A perfect example of this was a 2005 “As If” column about her disgust that five Muslim men were jailed for years without charge under secret trial security certificates. “Canada is about to deport them to various countries where they will be tortured, probably unto death,” she wrote.
Mallick attended a fundraising event for the families of these men, where she read sections of Franz Kafka’sThe Trial along with other well-known authors, such as Linda McQuaig, Ann-Marie MacDonald, Naomi Klein and Stuart McLean. She was visibly despondent when telling me why she felt it was necessary to write the column: “It is one of the most shameful things Canada has done since interning the Japanese. You have been accused, but you cannot defend yourself against accusations you haven’t been informed about. It’s a situation that is completely blinding.”
Mallick’s compassion even extended into the necessarily contrived relationship we developed. She was often concerned about my well being, whether I had all the things I needed, if she was responding fairly to me and apologizing for having limits with her privacy. Some might say she was being so accommodating because I was profiling her, but I don’t think so.
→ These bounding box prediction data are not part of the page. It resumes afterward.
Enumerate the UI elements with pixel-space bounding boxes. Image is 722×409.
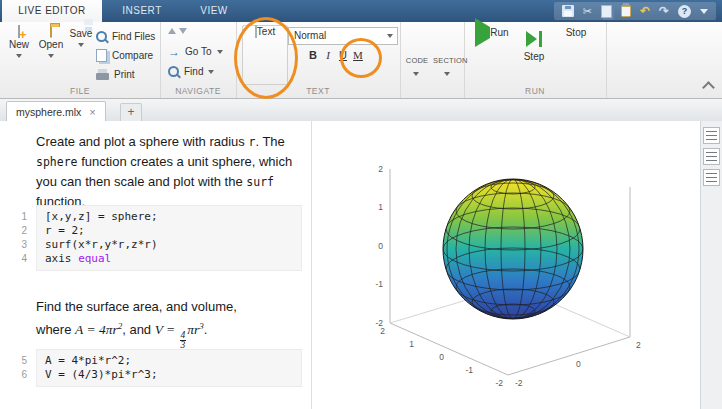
text-style-dropdown[interactable]: Normal [288,27,398,45]
paragraph-text: . [204,322,208,337]
printer-icon [96,73,109,80]
code-line[interactable]: surf(x*r,y*r,z*r) [45,238,293,252]
print-button[interactable]: Print [96,66,135,82]
compare-icon [96,49,107,62]
tab-view[interactable]: VIEW [182,0,246,22]
monospace-button[interactable]: M [351,47,365,64]
z-tick-label: 1 [378,202,383,212]
y-tick-label: -2 [515,378,523,388]
paragraph-text: Create and plot a sphere with radius [36,134,248,149]
step-button[interactable]: Step [516,27,552,62]
output-side-toolbar [700,121,722,409]
code-line[interactable]: A = 4*pi*r^2; [45,354,293,368]
code-line[interactable]: [x,y,z] = sphere; [45,210,293,224]
line-number: 6 [0,368,36,382]
y-tick-label: 2 [636,340,641,350]
go-to-button[interactable]: → Go To [168,46,223,57]
italic-button[interactable]: I [321,47,335,64]
group-label-run: RUN [464,86,606,96]
run-play-icon [475,18,490,47]
open-button[interactable]: Open [36,26,66,61]
code-button[interactable]: CODE [402,28,432,84]
code-block-1[interactable]: 1 2 3 4 [x,y,z] = sphere; r = 2; surf(x*… [0,205,302,271]
code-block-2[interactable]: 5 6 A = 4*pi*r^2; V = (4/3)*pi*r^3; [0,349,302,387]
formula-volume: V = 43πr3 [155,322,204,337]
find-button[interactable]: Find [168,66,214,77]
group-insert-code-section: CODE SECTION [400,22,465,98]
line-number: 4 [0,252,36,266]
text-paragraph-1[interactable]: Create and plot a sphere with radius r. … [36,132,300,211]
undo-icon[interactable]: ↶ [640,4,650,18]
save-button[interactable]: Save [66,26,96,50]
redo-icon[interactable]: ↷ [659,4,669,18]
panel-copy-icon[interactable] [703,148,720,165]
stop-button[interactable]: Stop [558,27,594,38]
bold-button[interactable]: B [306,47,320,64]
toolstrip-tab-bar: LIVE EDITOR INSERT VIEW ✂ ↶ ↷ ? [0,0,722,22]
collapse-ribbon-icon[interactable] [702,81,715,94]
line-number-gutter: 5 6 [0,349,36,387]
document-tab-label: mysphere.mlx [16,106,81,118]
underline-button[interactable]: U [336,47,350,64]
magnifier-icon [96,31,107,42]
code-editor-area[interactable]: A = 4*pi*r^2; V = (4/3)*pi*r^3; [36,349,302,387]
close-tab-icon[interactable]: × [89,106,95,118]
x-tick-label: 2 [380,326,385,336]
compare-button[interactable]: Compare [96,47,153,63]
group-navigate: → Go To Find NAVIGATE [160,22,237,98]
text-document-icon [255,25,257,38]
z-tick-label: -1 [375,279,383,289]
menu-down-icon[interactable] [700,9,708,14]
paragraph-text: Find the surface area, and volume, [36,299,237,314]
panel-edit-icon[interactable] [703,169,720,186]
code-editor-area[interactable]: [x,y,z] = sphere; r = 2; surf(x*r,y*r,z*… [36,205,302,271]
copy-icon[interactable] [601,5,612,18]
x-tick-label: -1 [465,365,473,375]
group-label-text: TEXT [236,86,400,96]
group-label-file: FILE [0,86,160,96]
new-tab-button[interactable]: + [120,103,142,121]
document-tab-mysphere[interactable]: mysphere.mlx × [6,101,106,121]
go-to-arrow-icon: → [168,47,180,57]
code-line[interactable]: V = (4/3)*pi*r^3; [45,368,293,382]
help-icon[interactable]: ? [678,5,691,18]
ribbon: + New Open Save Find Files Compare Pr [0,22,722,99]
line-number: 1 [0,210,36,224]
navigate-arrows[interactable] [168,28,187,34]
sphere-surface [443,179,583,319]
live-editor-document: Create and plot a sphere with radius r. … [0,121,722,409]
group-run: Run Step Stop RUN [464,22,607,98]
paragraph-text: . The [255,134,284,149]
find-files-button[interactable]: Find Files [96,28,155,44]
output-pane-divider[interactable] [311,121,312,409]
group-label-navigate: NAVIGATE [160,86,236,96]
inline-code: surf [246,175,274,189]
x-tick-label: -2 [495,378,503,388]
text-paragraph-2[interactable]: Find the surface area, and volume, where… [36,297,300,351]
new-button[interactable]: + New [4,26,34,61]
up-down-arrows-icon [168,28,187,34]
text-button[interactable]: Text [242,25,288,85]
new-document-icon: + [18,25,20,38]
section-button[interactable]: SECTION [433,28,463,84]
y-tick-label: 0 [576,359,581,369]
paste-icon[interactable] [621,5,631,17]
paragraph-text: , and [122,322,155,337]
line-number-gutter: 1 2 3 4 [0,205,36,271]
line-number: 5 [0,354,36,368]
run-button[interactable]: Run [474,27,510,38]
line-number: 2 [0,224,36,238]
group-text: Text Normal B I U M TEXT [236,22,401,98]
inline-code: sphere [36,155,78,169]
code-line[interactable]: axis equal [45,252,293,266]
code-line[interactable]: r = 2; [45,224,293,238]
cut-icon[interactable]: ✂ [583,2,592,20]
group-file: + New Open Save Find Files Compare Pr [0,22,161,98]
document-tab-bar: mysphere.mlx × + [0,99,722,122]
line-number: 3 [0,238,36,252]
step-icon [516,30,552,48]
save-icon[interactable] [562,5,574,17]
matlab-live-editor-window: LIVE EDITOR INSERT VIEW ✂ ↶ ↷ ? + New Op… [0,0,722,409]
tab-insert[interactable]: INSERT [102,0,182,22]
panel-layout-icon[interactable] [703,127,720,144]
Because if there is one thing I’ve learned about Mallick it’s that she may be provocative and mouthy, but she’s certainly not insincere.
She is also far more humble in person than her columns suggest. She waited patiently for me at tony Canoe restaurant while I was hopelessly lost, arriving 30 minutes late. There was no hint of superiority, nor was I reprimanded for wasting her time, which is what I was expecting. Instead, when I apologized, she smiled, took a sip of her wine and said, “Don’t worry, Shereen, these things happen.” Then added, “I think if I spent more time waiting in places this nice I’d be a much calmer person.”
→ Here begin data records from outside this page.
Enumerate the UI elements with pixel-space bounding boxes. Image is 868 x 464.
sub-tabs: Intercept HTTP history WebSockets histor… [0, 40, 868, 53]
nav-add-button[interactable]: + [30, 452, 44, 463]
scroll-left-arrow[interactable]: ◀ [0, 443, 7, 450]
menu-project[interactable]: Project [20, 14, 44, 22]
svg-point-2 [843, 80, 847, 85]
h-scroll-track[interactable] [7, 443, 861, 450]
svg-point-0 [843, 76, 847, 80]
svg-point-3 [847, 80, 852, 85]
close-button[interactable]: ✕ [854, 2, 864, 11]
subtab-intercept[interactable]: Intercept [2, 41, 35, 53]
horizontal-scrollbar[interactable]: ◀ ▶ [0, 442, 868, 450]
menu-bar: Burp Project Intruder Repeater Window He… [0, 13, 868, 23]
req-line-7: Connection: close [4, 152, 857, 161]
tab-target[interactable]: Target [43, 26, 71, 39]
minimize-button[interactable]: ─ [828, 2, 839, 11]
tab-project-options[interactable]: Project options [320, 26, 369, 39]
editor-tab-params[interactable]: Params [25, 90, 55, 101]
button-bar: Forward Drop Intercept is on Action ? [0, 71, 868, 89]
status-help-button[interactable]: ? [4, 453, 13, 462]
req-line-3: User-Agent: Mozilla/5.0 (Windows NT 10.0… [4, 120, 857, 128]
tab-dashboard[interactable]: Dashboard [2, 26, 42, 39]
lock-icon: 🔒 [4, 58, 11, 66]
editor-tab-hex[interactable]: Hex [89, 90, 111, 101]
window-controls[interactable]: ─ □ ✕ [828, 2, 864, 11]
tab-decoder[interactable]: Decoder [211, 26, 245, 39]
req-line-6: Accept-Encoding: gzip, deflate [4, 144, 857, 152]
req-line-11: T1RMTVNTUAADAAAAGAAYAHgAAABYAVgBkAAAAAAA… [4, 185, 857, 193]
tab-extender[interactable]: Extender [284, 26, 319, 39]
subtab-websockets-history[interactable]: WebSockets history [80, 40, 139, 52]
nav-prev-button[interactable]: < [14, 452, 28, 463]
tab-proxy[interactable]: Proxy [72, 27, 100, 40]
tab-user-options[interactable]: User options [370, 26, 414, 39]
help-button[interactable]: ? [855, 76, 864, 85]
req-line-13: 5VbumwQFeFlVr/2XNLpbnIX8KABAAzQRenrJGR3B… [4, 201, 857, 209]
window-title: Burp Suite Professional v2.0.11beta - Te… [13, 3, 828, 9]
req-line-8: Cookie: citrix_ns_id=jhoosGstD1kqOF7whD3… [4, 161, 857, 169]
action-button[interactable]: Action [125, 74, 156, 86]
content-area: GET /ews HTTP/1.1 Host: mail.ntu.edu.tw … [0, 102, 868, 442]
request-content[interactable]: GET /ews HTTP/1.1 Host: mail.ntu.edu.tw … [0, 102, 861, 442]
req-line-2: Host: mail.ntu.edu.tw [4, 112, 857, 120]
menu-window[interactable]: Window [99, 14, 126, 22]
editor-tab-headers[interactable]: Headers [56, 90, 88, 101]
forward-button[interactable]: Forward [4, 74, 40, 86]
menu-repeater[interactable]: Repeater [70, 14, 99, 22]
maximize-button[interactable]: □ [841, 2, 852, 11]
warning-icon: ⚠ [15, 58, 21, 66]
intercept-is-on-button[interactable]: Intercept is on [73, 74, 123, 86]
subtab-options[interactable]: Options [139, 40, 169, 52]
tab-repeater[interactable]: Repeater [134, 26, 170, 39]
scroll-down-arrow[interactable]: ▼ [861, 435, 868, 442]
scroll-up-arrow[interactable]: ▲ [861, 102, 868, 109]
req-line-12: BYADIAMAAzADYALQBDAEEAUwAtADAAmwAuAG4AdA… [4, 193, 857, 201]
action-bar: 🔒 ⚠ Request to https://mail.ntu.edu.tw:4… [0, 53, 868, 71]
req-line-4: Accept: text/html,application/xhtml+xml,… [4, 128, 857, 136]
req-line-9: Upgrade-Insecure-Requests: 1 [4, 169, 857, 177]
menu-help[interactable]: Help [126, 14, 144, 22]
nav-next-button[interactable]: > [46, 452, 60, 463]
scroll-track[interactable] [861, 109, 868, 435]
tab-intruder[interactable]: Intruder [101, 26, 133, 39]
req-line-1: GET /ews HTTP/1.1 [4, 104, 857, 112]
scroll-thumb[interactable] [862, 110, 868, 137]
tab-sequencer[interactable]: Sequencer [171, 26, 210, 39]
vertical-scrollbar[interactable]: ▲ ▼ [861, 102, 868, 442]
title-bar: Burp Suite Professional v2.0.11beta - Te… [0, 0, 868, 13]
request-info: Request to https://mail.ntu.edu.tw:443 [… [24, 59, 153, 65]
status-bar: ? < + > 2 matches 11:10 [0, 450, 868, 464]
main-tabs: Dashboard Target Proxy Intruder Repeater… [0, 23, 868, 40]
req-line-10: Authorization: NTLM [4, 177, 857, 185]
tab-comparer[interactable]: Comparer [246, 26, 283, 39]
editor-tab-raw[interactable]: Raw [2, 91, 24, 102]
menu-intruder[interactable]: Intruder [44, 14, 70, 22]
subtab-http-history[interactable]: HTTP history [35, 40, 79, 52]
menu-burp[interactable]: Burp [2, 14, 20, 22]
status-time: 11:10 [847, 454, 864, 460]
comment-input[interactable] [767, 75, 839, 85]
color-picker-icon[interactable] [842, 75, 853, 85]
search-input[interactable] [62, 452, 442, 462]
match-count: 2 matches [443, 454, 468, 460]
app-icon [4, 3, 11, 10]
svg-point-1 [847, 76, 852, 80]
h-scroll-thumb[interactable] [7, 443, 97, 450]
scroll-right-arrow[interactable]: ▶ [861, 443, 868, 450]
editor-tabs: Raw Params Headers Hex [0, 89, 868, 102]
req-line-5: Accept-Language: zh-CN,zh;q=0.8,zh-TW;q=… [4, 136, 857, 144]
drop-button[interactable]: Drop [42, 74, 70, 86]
Globe television critic John Doyle, a pal of Mallick’s, describes her in-person charm this way: “There are few people who are as polite and engaging in conversation with a waiter or waitress as Heather. She has the curiosity of any great journalist and wants to know who people are and draw something out from them.” These days, she’s been writing a weekly political column for Analysis & Viewpoint on cbc.ca, which is often reminiscent in tone and subject matter of “As If.”
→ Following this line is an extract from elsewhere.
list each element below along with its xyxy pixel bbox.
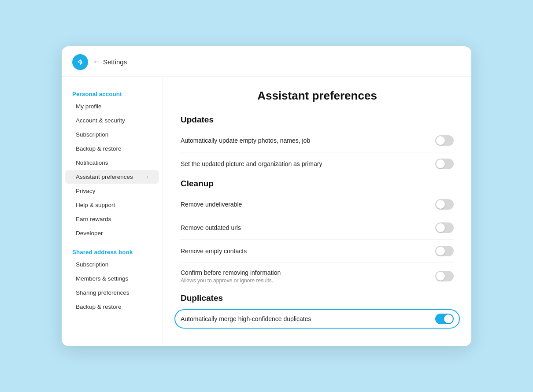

In September 2006, she began a monthly women’s-issues column for Chatelaine. A typical entry: the importance of teaching children to houseclean, perhaps motivated by the fact that every Monday she cleans her stepdaughters’ apartment. Recently she filled in for Naomi Klein for The New York Times Syndicate, writing yet another biweekly political column while Klein finished her latest book. And currently Mallick’s promoting her new book of essays, Cake or Death: The Excruciating Choices of Everyday Life, released this month (April). Asked to describe it, she says, “It’s just me blathering.” Explaining both the sensibility of the book and her general outlook, she says, “The worse things are, the happier I am because it matches my world view.” But like Mallick herself, there’s also sweetness: At the end of the book there is a cake recipe “just to keep things positive.”
Shereen Dindar was the Online Editor for the Spring 2007 issue of the Ryerson Review of Journalism.